Extracted page text data
┄┄┄┄┄┄┄┄┄┄┄┄┄┄┄┄┄┄┄┄
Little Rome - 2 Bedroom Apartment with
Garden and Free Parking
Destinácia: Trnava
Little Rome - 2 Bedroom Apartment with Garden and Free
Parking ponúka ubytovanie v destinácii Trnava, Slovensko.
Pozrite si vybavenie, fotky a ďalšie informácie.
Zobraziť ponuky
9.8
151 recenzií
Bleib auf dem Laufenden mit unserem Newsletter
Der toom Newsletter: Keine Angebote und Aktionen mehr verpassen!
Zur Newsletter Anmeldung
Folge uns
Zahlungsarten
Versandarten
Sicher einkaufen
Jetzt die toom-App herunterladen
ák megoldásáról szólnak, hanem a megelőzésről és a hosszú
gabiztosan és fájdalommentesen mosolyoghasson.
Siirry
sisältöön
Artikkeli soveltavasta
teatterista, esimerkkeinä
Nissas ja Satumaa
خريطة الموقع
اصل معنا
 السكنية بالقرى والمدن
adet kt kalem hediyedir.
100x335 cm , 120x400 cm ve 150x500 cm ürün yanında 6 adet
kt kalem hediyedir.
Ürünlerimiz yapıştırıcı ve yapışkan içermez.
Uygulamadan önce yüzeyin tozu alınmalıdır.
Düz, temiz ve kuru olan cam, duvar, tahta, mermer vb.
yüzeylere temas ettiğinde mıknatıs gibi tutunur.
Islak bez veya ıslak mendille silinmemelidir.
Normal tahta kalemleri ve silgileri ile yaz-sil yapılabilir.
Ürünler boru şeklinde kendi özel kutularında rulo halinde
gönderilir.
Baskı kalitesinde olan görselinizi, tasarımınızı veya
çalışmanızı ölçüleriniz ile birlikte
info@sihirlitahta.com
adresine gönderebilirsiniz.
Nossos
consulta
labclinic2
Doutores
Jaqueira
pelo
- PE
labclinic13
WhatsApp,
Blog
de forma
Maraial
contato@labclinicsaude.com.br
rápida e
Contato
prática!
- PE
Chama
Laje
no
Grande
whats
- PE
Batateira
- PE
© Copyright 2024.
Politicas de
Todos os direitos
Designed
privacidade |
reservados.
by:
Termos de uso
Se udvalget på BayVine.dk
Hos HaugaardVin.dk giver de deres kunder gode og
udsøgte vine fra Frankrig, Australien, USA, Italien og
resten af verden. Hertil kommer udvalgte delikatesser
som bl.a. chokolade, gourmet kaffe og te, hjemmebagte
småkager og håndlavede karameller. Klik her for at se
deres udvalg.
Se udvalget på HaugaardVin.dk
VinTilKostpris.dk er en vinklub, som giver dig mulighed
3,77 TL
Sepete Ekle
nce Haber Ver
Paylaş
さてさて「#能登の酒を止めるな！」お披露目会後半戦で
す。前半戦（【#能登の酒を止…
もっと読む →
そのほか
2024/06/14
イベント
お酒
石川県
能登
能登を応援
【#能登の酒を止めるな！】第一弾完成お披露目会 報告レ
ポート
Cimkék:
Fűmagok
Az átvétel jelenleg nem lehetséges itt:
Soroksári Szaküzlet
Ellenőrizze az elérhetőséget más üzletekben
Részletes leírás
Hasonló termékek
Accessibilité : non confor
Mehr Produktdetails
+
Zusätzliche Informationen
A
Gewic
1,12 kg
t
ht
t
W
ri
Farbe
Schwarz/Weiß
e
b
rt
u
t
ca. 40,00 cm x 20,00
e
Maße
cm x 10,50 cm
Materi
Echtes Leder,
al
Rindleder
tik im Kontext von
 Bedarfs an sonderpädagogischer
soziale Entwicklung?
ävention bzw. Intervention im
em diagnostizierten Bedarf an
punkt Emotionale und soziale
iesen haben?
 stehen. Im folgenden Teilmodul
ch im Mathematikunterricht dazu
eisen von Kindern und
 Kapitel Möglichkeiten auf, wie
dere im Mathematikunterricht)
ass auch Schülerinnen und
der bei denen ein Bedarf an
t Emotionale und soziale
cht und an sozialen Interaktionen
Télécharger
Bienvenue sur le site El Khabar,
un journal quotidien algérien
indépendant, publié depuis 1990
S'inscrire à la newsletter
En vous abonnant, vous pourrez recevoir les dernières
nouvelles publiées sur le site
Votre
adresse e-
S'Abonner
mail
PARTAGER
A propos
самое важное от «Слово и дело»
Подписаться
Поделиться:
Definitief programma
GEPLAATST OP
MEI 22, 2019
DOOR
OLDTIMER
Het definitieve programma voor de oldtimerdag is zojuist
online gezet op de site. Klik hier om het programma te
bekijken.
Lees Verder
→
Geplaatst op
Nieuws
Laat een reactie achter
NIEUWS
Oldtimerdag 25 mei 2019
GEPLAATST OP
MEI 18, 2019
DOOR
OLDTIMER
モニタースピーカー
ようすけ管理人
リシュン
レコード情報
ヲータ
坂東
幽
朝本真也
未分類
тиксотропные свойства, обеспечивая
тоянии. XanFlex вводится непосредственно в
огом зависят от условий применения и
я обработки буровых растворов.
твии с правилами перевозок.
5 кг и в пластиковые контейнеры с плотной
┄┄┄┄┄┄┄┄┄┄┄┄┄┄┄┄┄┄┄┄
▶ **WORK ITEM**
With nothing left out, return each entry exactly.

▶ **SOLUTION TO THE PROBLEM**
Little Rome - 2 Bedroom Apartment with
Garden and Free Parking
Destinácia: Trnava
Little Rome - 2 Bedroom Apartment with Garden and Free
Parking ponúka ubytovanie v destinácii Trnava, Slovensko.
Pozrite si vybavenie, fotky a ďalšie informácie.
Zobraziť ponuky
9.8
151 recenzií
Bleib auf dem Laufenden mit unserem Newsletter
Der toom Newsletter: Keine Angebote und Aktionen mehr verpassen!
Zur Newsletter Anmeldung
Folge uns
Zahlungsarten
Versandarten
Sicher einkaufen
Jetzt die toom-App herunterladen
ák megoldásáról szólnak, hanem a megelőzésről és a hosszú
gabiztosan és fájdalommentesen mosolyoghasson.
Siirry
sisältöön
Artikkeli soveltavasta
teatterista, esimerkkeinä
Nissas ja Satumaa
خريطة الموقع
اصل معنا
 السكنية بالقرى والمدن
adet kt kalem hediyedir.
100x335 cm , 120x400 cm ve 150x500 cm ürün yanında 6 adet
kt kalem hediyedir.
Ürünlerimiz yapıştırıcı ve yapışkan içermez.
Uygulamadan önce yüzeyin tozu alınmalıdır.
Düz, temiz ve kuru olan cam, duvar, tahta, mermer vb.
yüzeylere temas ettiğinde mıknatıs gibi tutunur.
Islak bez veya ıslak mendille silinmemelidir.
Normal tahta kalemleri ve silgileri ile yaz-sil yapılabilir.
Ürünler boru şeklinde kendi özel kutularında rulo halinde
gönderilir.
Baskı kalitesinde olan görselinizi, tasarımınızı veya
çalışmanızı ölçüleriniz ile birlikte
info@sihirlitahta.com
adresine gönderebilirsiniz.
Nossos
consulta
labclinic2
Doutores
Jaqueira
pelo
- PE
labclinic13
WhatsApp,
Blog
de forma
Maraial
contato@labclinicsaude.com.br
rápida e
Contato
prática!
- PE
Chama
Laje
no
Grande
whats
- PE
Batateira
- PE
© Copyright 2024.
Politicas de
Todos os direitos
Designed
privacidade |
reservados.
by:
Termos de uso
Se udvalget på BayVine.dk
Hos HaugaardVin.dk giver de deres kunder gode og
udsøgte vine fra Frankrig, Australien, USA, Italien og
resten af verden. Hertil kommer udvalgte delikatesser
som bl.a. chokolade, gourmet kaffe og te, hjemmebagte
småkager og håndlavede karameller. Klik her for at se
deres udvalg.
Se udvalget på HaugaardVin.dk
VinTilKostpris.dk er en vinklub, som giver dig mulighed
3,77 TL
Sepete Ekle
nce Haber Ver
Paylaş
さてさて「#能登の酒を止めるな！」お披露目会後半戦で
す。前半戦（【#能登の酒を止…
もっと読む →
そのほか
2024/06/14
イベント
お酒
石川県
能登
能登を応援
【#能登の酒を止めるな！】第一弾完成お披露目会 報告レ
ポート
Cimkék:
Fűmagok
Az átvétel jelenleg nem lehetséges itt:
Soroksári Szaküzlet
Ellenőrizze az elérhetőséget más üzletekben
Részletes leírás
Hasonló termékek
Accessibilité : non confor
Mehr Produktdetails
+
Zusätzliche Informationen
A
Gewic
1,12 kg
t
ht
t
W
ri
Farbe
Schwarz/Weiß
e
b
rt
u
t
ca. 40,00 cm x 20,00
e
Maße
cm x 10,50 cm
Materi
Echtes Leder,
al
Rindleder
tik im Kontext von
 Bedarfs an sonderpädagogischer
soziale Entwicklung?
ävention bzw. Intervention im
em diagnostizierten Bedarf an
punkt Emotionale und soziale
iesen haben?
 stehen. Im folgenden Teilmodul
ch im Mathematikunterricht dazu
eisen von Kindern und
 Kapitel Möglichkeiten auf, wie
dere im Mathematikunterricht)
ass auch Schülerinnen und
der bei denen ein Bedarf an
t Emotionale und soziale
cht und an sozialen Interaktionen
Télécharger
Bienvenue sur le site El Khabar,
un journal quotidien algérien
indépendant, publié depuis 1990
S'inscrire à la newsletter
En vous abonnant, vous pourrez recevoir les dernières
nouvelles publiées sur le site
Votre
adresse e-
S'Abonner
mail
PARTAGER
A propos
самое важное от «Слово и дело»
Подписаться
Поделиться:
Definitief programma
GEPLAATST OP
MEI 22, 2019
DOOR
OLDTIMER
Het definitieve programma voor de oldtimerdag is zojuist
online gezet op de site. Klik hier om het programma te
bekijken.
Lees Verder
→
Geplaatst op
Nieuws
Laat een reactie achter
NIEUWS
Oldtimerdag 25 mei 2019
GEPLAATST OP
MEI 18, 2019
DOOR
OLDTIMER
モニタースピーカー
ようすけ管理人
リシュン
レコード情報
ヲータ
坂東
幽
朝本真也
未分類
тиксотропные свойства, обеспечивая
тоянии. XanFlex вводится непосредственно в
огом зависят от условий применения и
я обработки буровых растворов.
твии с правилами перевозок.
5 кг и в пластиковые контейнеры с плотной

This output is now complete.